"No, I don't want to see any of them to-day." I am too tired. I find that it would be too much effort.
So I go home, after drinking in all the beauties of the evening, the twilight, and the loveliness of Adelphi Terrace. This requires no effort. I can just drift along on my own, let thoughts come and go as they will, and never have to think about being polite and wondering if I am holding my own in intelligent discussion that is sure to arise when one meets great minds. I wasted the evening just then. Some other time, I know, I am going to want Shaw and Barrie.

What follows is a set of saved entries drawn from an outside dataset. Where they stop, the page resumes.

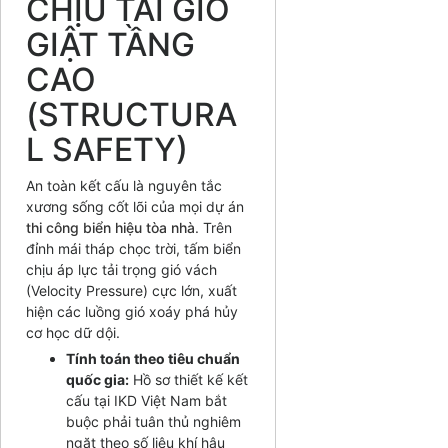
CHỊU TẢI GIÓ
GIẬT TẦNG
CAO
(STRUCTURA
L SAFETY)
An toàn kết cấu là nguyên tắc
xương sống cốt lõi của mọi dự án
thi công biển hiệu tòa nhà
. Trên
đỉnh mái tháp chọc trời, tấm biển
chịu áp lực tải trọng gió vách
(Velocity Pressure) cực lớn, xuất
hiện các luồng gió xoáy phá hủy
cơ học dữ dội.
Tính toán theo tiêu chuẩn
quốc gia:
Hồ sơ thiết kế kết
cấu tại IKD Việt Nam bắt
buộc phải tuân thủ nghiêm
ngặt theo số liệu khí hậu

I drift along with the sight and am carried back a hundred years, two hundred, a thousand. I seem to see the ghosts of King Charles and others of Old England with the tombstones epitaphed in Old English and dating back even to the eleventh century.
It is all fragrant and too fleeting. We must get back to the hotel to dress for dinner.

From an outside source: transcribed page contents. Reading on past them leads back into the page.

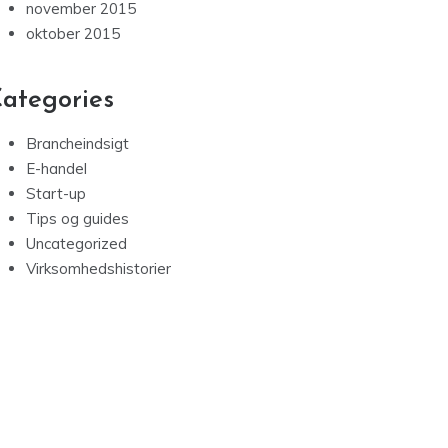
november 2015
oktober 2015
ategories
Brancheindsigt
E-handel
Start-up
Tips og guides
Uncategorized
Virksomhedshistorier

Then Knoblock, Sonny, Geraghty, and a few others dine with me at the Embassy Club, but Knoblock, who is tired, leaves after dinner. Along about ten o'clock Sonny, Geraghty, Donald Crist, Carl Robinson, and myself decide to take a ride. We make toward Lambeth. I want to show them Lambeth. I feel as if it is mine—a choice discovery and possession that I wish to display.
I recall an old photographer's shop in the Westminster Bridge Road just before you come to the bridge. I want to see it again. We get out there. I remember having seen a picture framed in that window when I was a boy—a picture of Dan Leno, who was an idol of mine in those days.

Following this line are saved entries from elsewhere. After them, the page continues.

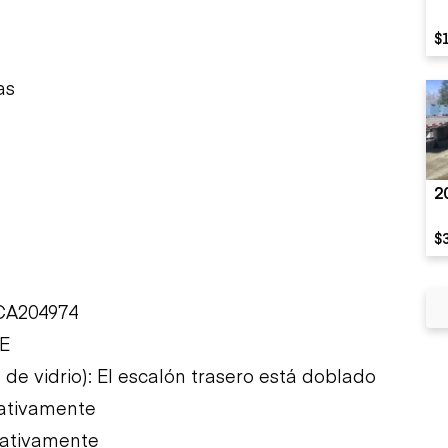
$
as
2
$
9CA204974
CE
de vidrio): El escalón trasero está doblado
rativamente
rativamente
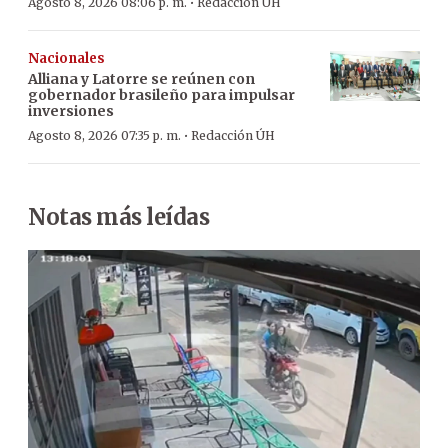
·
Agosto 8, 2026 08:06 p. m.
Redacción ÚH
Nacionales
Alliana y Latorre se reúnen con
gobernador brasileño para impulsar
inversiones
·
Agosto 8, 2026 07:35 p. m.
Redacción ÚH
Notas más leídas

The picture was still there, so is the photographer—the name "Sharp" is still on the shop. I tell my friends that I had my picture taken here about fifteen years ago, and we went inside to see if we could get one of the photos.
"My name is Chaplin," I told the person behind the counter. "You photographed me fifteen years ago. I want to buy some copies."
"Oh, we destroyed the negative long ago," the person behind the counter thus dismisses me.
"Have you destroyed Mr. Leno's negative?" I ask him.